• **YOUR TASK**
A line below contains "月曜：10:00～21:00 (受付終了20:00)", and a later one contains "いますので、あらかじめご了承ください。". Repeat both, with every line between them, exactly.

*-*-*

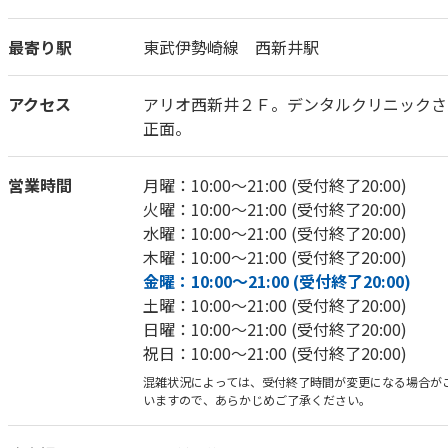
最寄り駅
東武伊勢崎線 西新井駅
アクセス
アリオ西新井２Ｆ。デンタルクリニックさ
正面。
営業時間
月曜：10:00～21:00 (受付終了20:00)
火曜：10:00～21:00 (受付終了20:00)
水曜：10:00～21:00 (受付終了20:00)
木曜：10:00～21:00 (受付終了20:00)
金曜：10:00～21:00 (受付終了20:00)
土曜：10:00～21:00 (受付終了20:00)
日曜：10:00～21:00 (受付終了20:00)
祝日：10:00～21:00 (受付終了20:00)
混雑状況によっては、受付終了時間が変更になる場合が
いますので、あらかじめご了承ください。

*-*-*

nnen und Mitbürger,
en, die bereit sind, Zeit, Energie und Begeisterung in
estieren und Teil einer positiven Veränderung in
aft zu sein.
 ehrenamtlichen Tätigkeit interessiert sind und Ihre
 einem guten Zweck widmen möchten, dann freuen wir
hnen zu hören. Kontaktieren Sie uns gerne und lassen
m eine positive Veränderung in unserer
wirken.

*-*-*

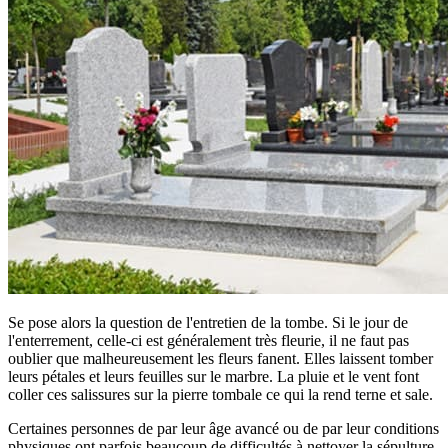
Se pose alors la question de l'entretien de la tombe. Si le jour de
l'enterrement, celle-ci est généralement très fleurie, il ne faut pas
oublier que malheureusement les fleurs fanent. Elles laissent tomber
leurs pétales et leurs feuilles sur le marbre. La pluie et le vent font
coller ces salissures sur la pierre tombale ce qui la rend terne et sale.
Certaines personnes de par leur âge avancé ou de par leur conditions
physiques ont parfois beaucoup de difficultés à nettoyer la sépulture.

*-*-*

• **RESPONSE AREA**
月曜：10:00～21:00 (受付終了20:00)
火曜：10:00～21:00 (受付終了20:00)
水曜：10:00～21:00 (受付終了20:00)
木曜：10:00～21:00 (受付終了20:00)
金曜：10:00～21:00 (受付終了20:00)
土曜：10:00～21:00 (受付終了20:00)
日曜：10:00～21:00 (受付終了20:00)
祝日：10:00～21:00 (受付終了20:00)
混雑状況によっては、受付終了時間が変更になる場合が
いますので、あらかじめご了承ください。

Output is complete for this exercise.